By the time I heard of the cervelas, its name had been corrupted into "saveloy" and its filling into the catalogue of mystery meats peculiar to that shady end of the culinary spectrum; as the received wisdom suggests, laws and sausages are two things into the manufacture of which one should never enquire. And the skins….well, I can't remember the last time I even saw a zebu, Brazilian or otherwise.
Zebu.
The first time I ordered the dish at Lipp, almost twenty years ago, they served me a single bratwurst, split, face down on a plate, with a bowl of potato salad on the side. The German sausage was approximately the same size as a cervelas, but more meaty, and - of special interest to the bean-counters - best served grilled: no need to keep a pot of them simmering on the back burner, particularly since only tourists ordered the dish.
As for its accompaniment, the potatoes Hemingway described would have been prepared as Jean Renoir described in his classic The Rules of the Game. When someone jeers at the nouveau riche host of the house party, the chef replies "So he may be, but he chewed me out recently over a potato salad. You know - or maybe you don't - that for it to be any good, you pour white wine over the potatoes when they're boiling hot. But Celestin was afraid of getting burned. Well, the boss sensed right off he hadn't done it. Say what you like, but that's what I call a real gentleman."
One can't see a modern chef de cuisine taking the trouble to marinate the potatoes in white wine. With restaurants feeling the pinch of high rents and a shortage of trained staff, time is of the essence. Dishes with frozen or freeze-dried ingredients trump anything that requires cooking to order, while boil-in-a-bag servings take care of everything else.

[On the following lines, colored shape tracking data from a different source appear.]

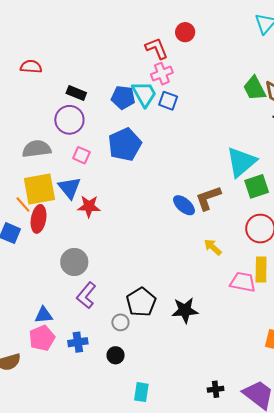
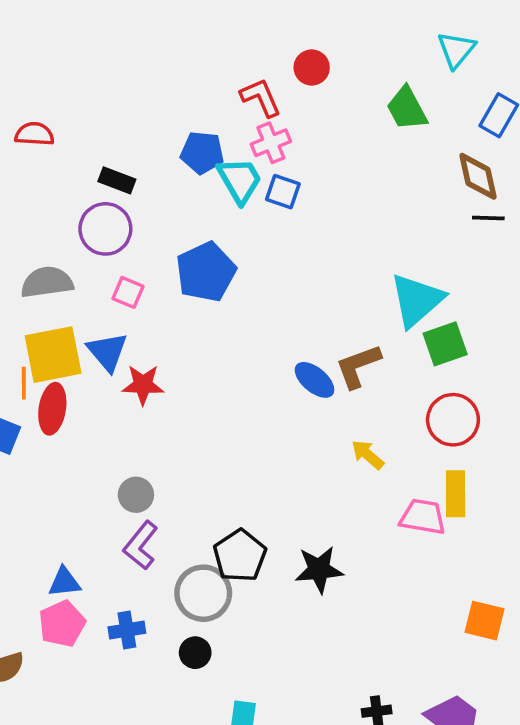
green trapezoid: (254, 88) -> (407, 109), moved
blue pentagon: (123, 97) -> (202, 153), moved
orange line: (23, 204) -> (24, 383), turned 42
gray circle: (74, 262) -> (136, 495), moved, size x0.7
gray circle: (120, 322) -> (203, 593), size x1.8

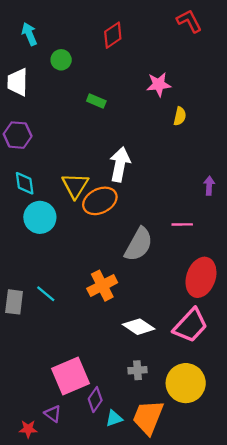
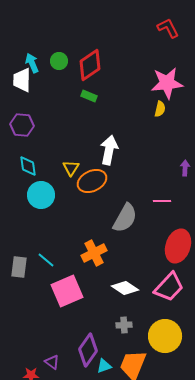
cyan arrow: (29, 34) -> (32, 63), moved
red diamond: (113, 35) -> (90, 65), moved, size x1.4
pink star: (159, 84) -> (167, 83), moved, size x1.5
yellow triangle: (75, 186) -> (71, 168), size x0.7
pink square: (70, 376) -> (67, 291), moved
purple diamond: (95, 400) -> (88, 350), size x1.5

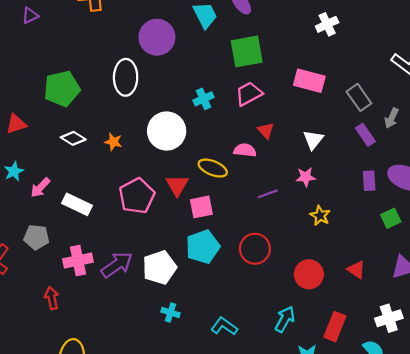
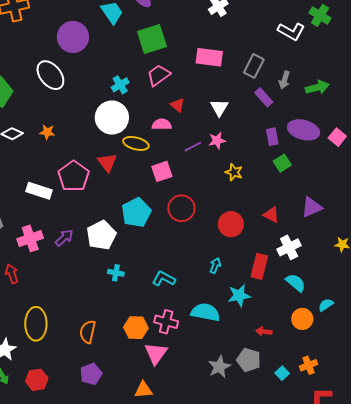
white ellipse: (126, 77) -> (50, 75), turned -32
gray rectangle: (359, 97) -> (254, 66), turned 70
white circle: (167, 131) -> (112, 118), moved
purple line: (268, 194) -> (193, 147), moved
white rectangle: (77, 204) -> (39, 191), moved
pink square: (201, 207) -> (162, 171), moved
green square: (391, 218) -> (282, 163), moved
purple arrow: (117, 265) -> (64, 238), size x0.7
white cross: (389, 318) -> (289, 247), moved
cyan arrow: (285, 319) -> (215, 266), size x0.7

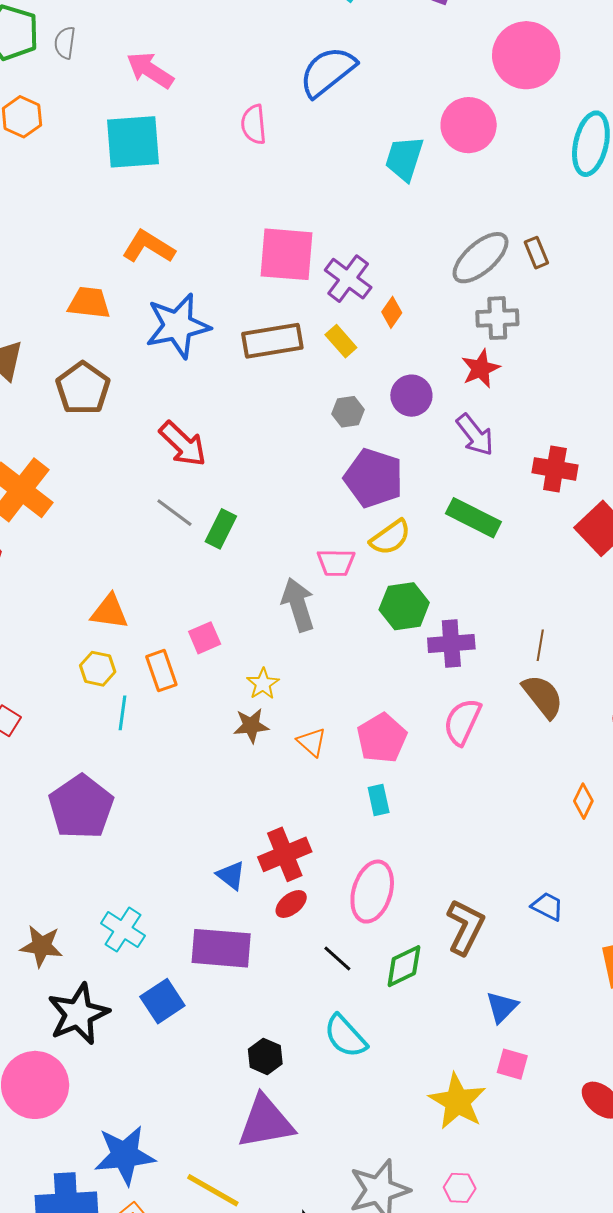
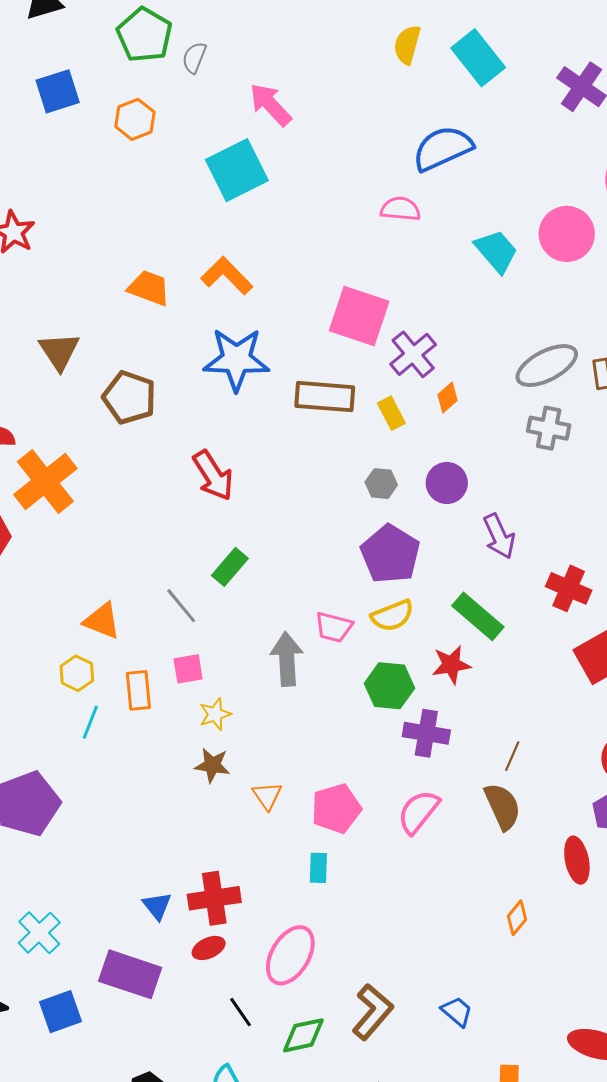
pink semicircle: (254, 124) -> (400, 209), moved, turned 87
cyan square: (133, 142) -> (237, 170), turned -36
cyan trapezoid: (404, 159) -> (496, 251), turned 108
orange trapezoid: (89, 303) -> (149, 288), moved
red star: (481, 369) -> (451, 665), moved
brown pentagon: (83, 388) -> (129, 397), turned -30
gray line: (174, 513) -> (181, 606), moved
yellow star: (263, 684) -> (215, 714), moved

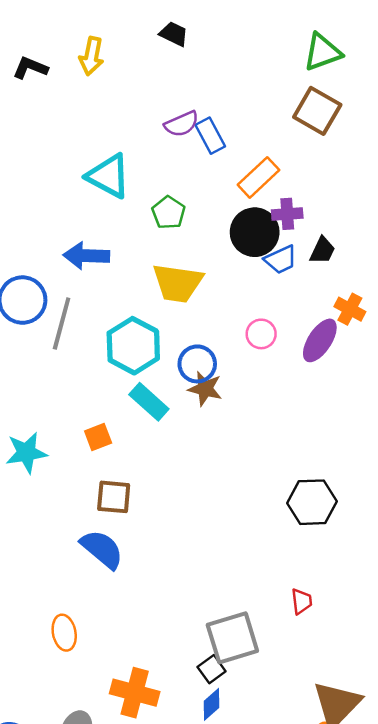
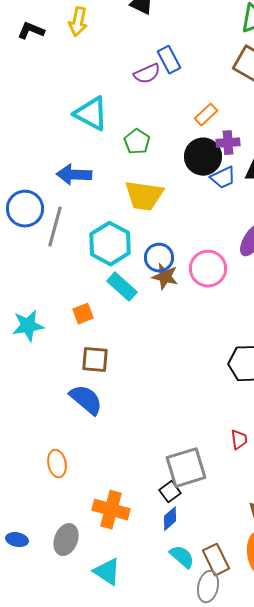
blue rectangle: (210, 136) -> (169, 60), moved
orange rectangle: (259, 177) -> (206, 115), size x0.7
pink circle: (261, 334) -> (208, 269), moved, size x1.6

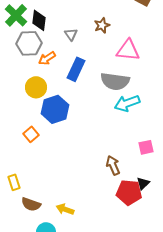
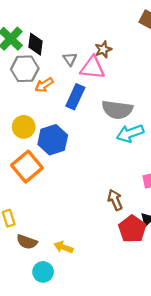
pink triangle: (128, 50) -> (92, 68), moved
yellow circle: (36, 87) -> (24, 127), moved
orange square: (31, 134) -> (27, 167), size x1.8
red pentagon: (129, 192) -> (132, 229), turned 30

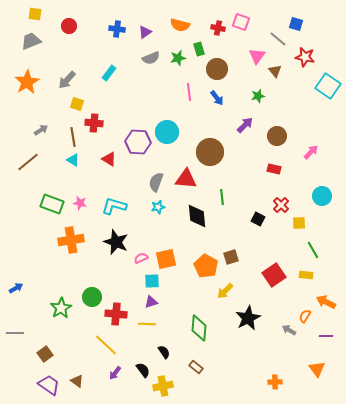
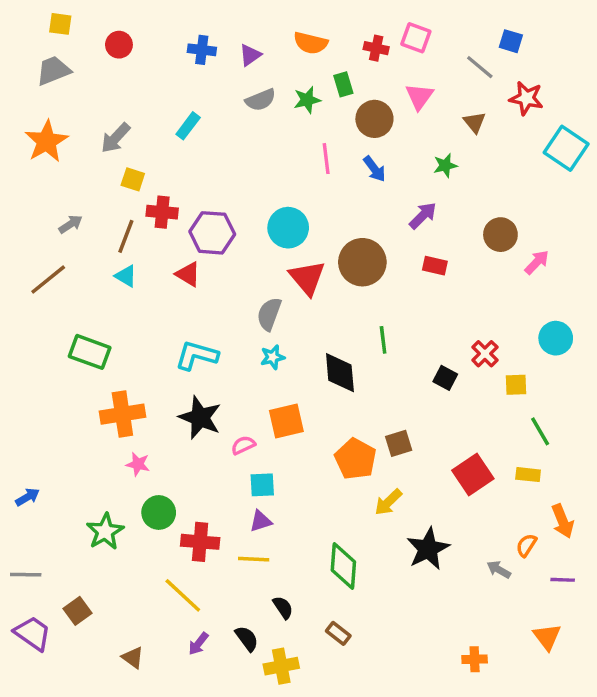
pink triangle: (257, 56) -> (419, 96), moved
brown circle: (277, 136) -> (500, 235), moved
brown line: (73, 137) -> (126, 236), turned 30
purple hexagon: (138, 142) -> (212, 233), moved
red rectangle: (274, 169) -> (435, 266), moved
red triangle: (186, 179) -> (307, 278), moved, turned 45
pink star: (80, 203) -> (138, 464), moved
orange square: (166, 259) -> (286, 421), moved
orange arrow: (326, 302) -> (563, 521), turned -138
purple trapezoid: (49, 385) -> (33, 633), moved

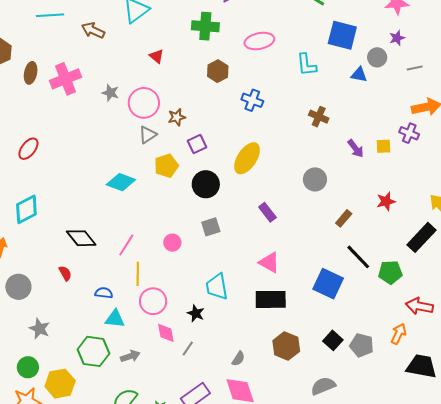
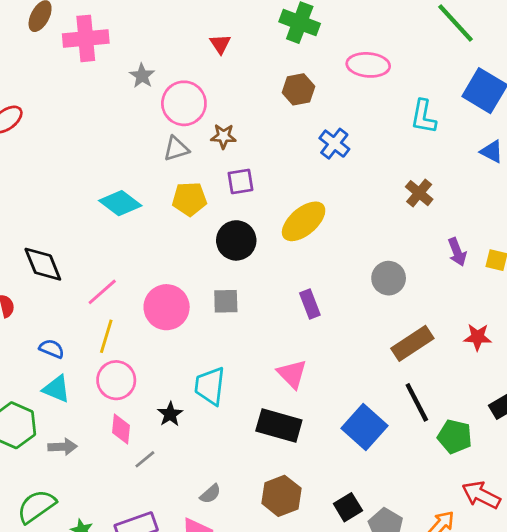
brown rectangle: (344, 218) -> (412, 343), size x1.6
pink circle: (172, 243) -> (167, 307), size x1.8

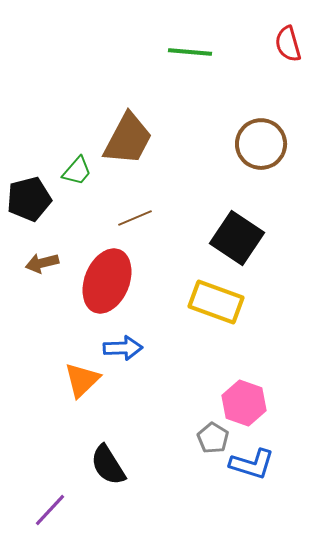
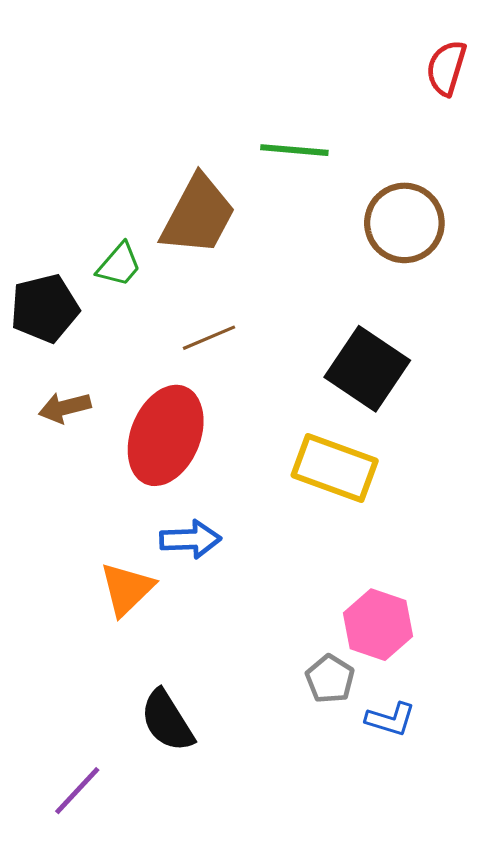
red semicircle: (288, 44) -> (446, 68), turned 33
green line: (190, 52) -> (294, 150), moved
blue L-shape: (252, 464) -> (390, 719), size x0.7

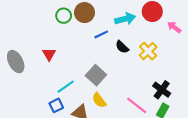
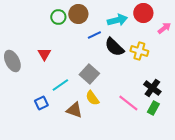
pink arrow: (174, 27) -> (164, 28), turned 104
black semicircle: (122, 47) -> (114, 47), size x1.5
yellow cross: (148, 51) -> (139, 51), turned -30
blue square: (56, 105) -> (41, 103), moved

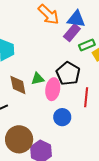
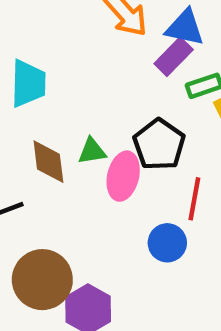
blue circle: (62, 117) -> (167, 243), moved

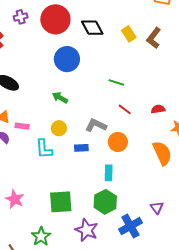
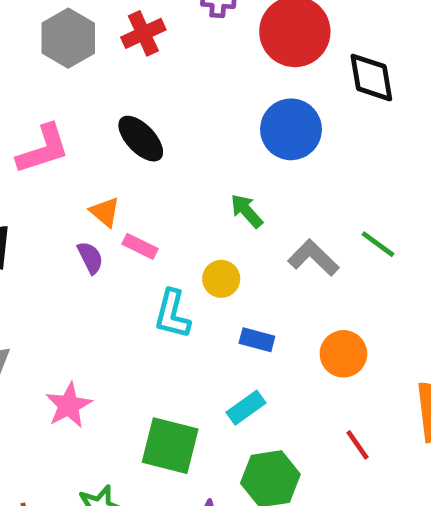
green line: (116, 82) -> (378, 244), moved
red line: (125, 109) -> (357, 445), moved
gray L-shape: (96, 125) -> (313, 258), moved
cyan rectangle: (109, 173) -> (246, 408), moved, turned 35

It needed some searching to even discover whether Lipp still served the dish. It's there, but only just. No longer among the plats, they've exiled it to the appetizers as Cervelas remoulade: a cold sliced saveloy in vinaigrette. No "special mustard sauce". And no potatoes - ironic, since Hemingway regarded them as the main dish, and the sausage as something extra. Anyway, Cervelas remoulade will cost you Euros 9.90, plus service and tax; enough to live on for a week in your day, Ernie. But the beer is still good. And you’d probably need it.
Cervelas Remoulade.
HEMINGWAY'S FAVOURITE LUNCH
I'm with you on hot dogs, Helen. They are an answer to the query posed by the Shadow: "Who knows what evil lurks in the hearts of men?" / For the potatoes Hemingway enjoyed, I steam rather than boil them. A waxy variety like red Rosenval is best. Pour over them only enough white wine to moisten: you don't want them to steep. Once cool, they only need oil, some slices of onion, pepper and salt.
I contemplated this momentarily - but only momentarily.